(Dataset entries Opens)

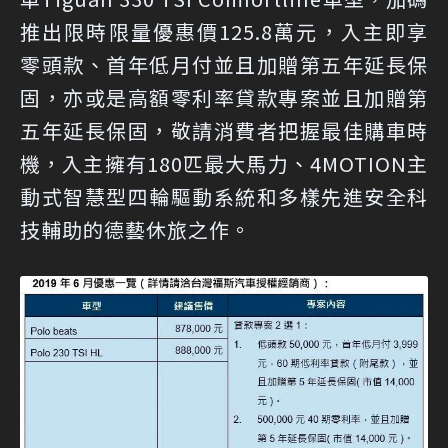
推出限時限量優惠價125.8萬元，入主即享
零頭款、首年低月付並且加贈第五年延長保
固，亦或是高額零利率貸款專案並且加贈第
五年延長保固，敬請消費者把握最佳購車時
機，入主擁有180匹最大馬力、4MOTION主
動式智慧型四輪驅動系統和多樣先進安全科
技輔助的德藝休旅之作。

(Dataset entries Closes)
(Dataset entries Opens)

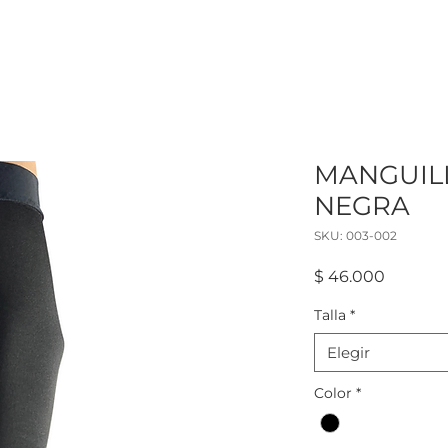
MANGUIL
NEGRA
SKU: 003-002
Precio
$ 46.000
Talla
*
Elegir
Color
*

(Dataset entries Closes)
(Dataset entries Opens)

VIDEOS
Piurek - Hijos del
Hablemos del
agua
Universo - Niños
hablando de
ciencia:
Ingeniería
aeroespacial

(Dataset entries Closes)

— What you should do —
Out of the entries above, write out only the lines between the line holding "推出限時限量優惠價125.8萬元，入主即享" and the line holding "技輔助的德藝休旅之作。", inclusive, each exactly as given.

— Problem solution —
推出限時限量優惠價125.8萬元，入主即享
零頭款、首年低月付並且加贈第五年延長保
固，亦或是高額零利率貸款專案並且加贈第
五年延長保固，敬請消費者把握最佳購車時
機，入主擁有180匹最大馬力、4MOTION主
動式智慧型四輪驅動系統和多樣先進安全科
技輔助的德藝休旅之作。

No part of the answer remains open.